If a/x = b/y = c/z and a, b, c are in G.P., prove that x, y, z are in A.P.

Steps to Solve

1. Set up the proportions Given the condition ( \frac{a}{x} = \frac{b}{y} = \frac{c}{z} ), we can denote this common ratio as ( k ). Thus, we can express ( a, b, c, x, y, z ) in terms of ( k ):

[ x = \frac{a}{k}, \quad y = \frac{b}{k}, \quad z = \frac{c}{k} ]

2. Express G.P. condition Since ( a, b, c ) are in G.P., we have the relationship:

[ b^2 = ac ]

3. Substitute for a, b, c From the expression we found earlier for ( x, y, z ), we can substitute ( a, b, c ):

[ b = k y \quad \text{and} \quad c = k z ]

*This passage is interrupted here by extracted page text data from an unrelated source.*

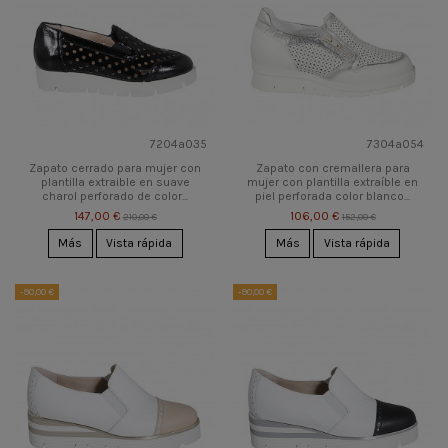
7204a035
7304a054
Zapato cerrado para mujer con
Zapato con cremallera para
plantilla extraible en suave
mujer con plantilla extraíble en
charol perforado de color...
piel perforada color blanco...
147,00 €
106,00 €
210,00 €
152,00 €
Más
Vista rápida
Más
Vista rápida
-90,00 €
-90,00 €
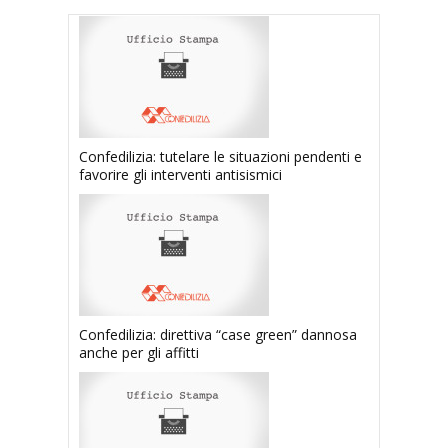
Confedilizia: tutelare le situazioni pendenti e
favorire gli interventi antisismici
Confedilizia: direttiva “case green” dannosa
anche per gli affitti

Now we can express ( b^2 ) as:

[ (k y)^2 = a(k z) ]

4. Rearrange the equation Substituting ( a = k x ) into the G.P. condition gives us:

[ k^2 y^2 = k x (k z) ]

This simplifies to:

[ y^2 = xz ]

5. Show that x, y, z are in A.P. For ( x, y, z ) to be in A.P., the condition must be:

[ 2y = x + z ]

Now, notice that from ( y^2 = xz ), this implies:

1. Rearranging gives a useful form

We can rewrite ( y ):

[ y = \sqrt{xz} ]

Now, we check if this satisfies the A.P. condition:

[ 2\sqrt{xz} = x + z ]

Squaring both sides yields:

[ 4xz = (x + z)^2 ]

Expanding the right side:

[ 4xz = x^2 + 2xz + z^2 ]

Subtracting ( 2xz ) from both sides gives:

[ 2xz = x^2 + z^2 ]

Thus showing that ( x, y, z ) are in arithmetic progression as desired.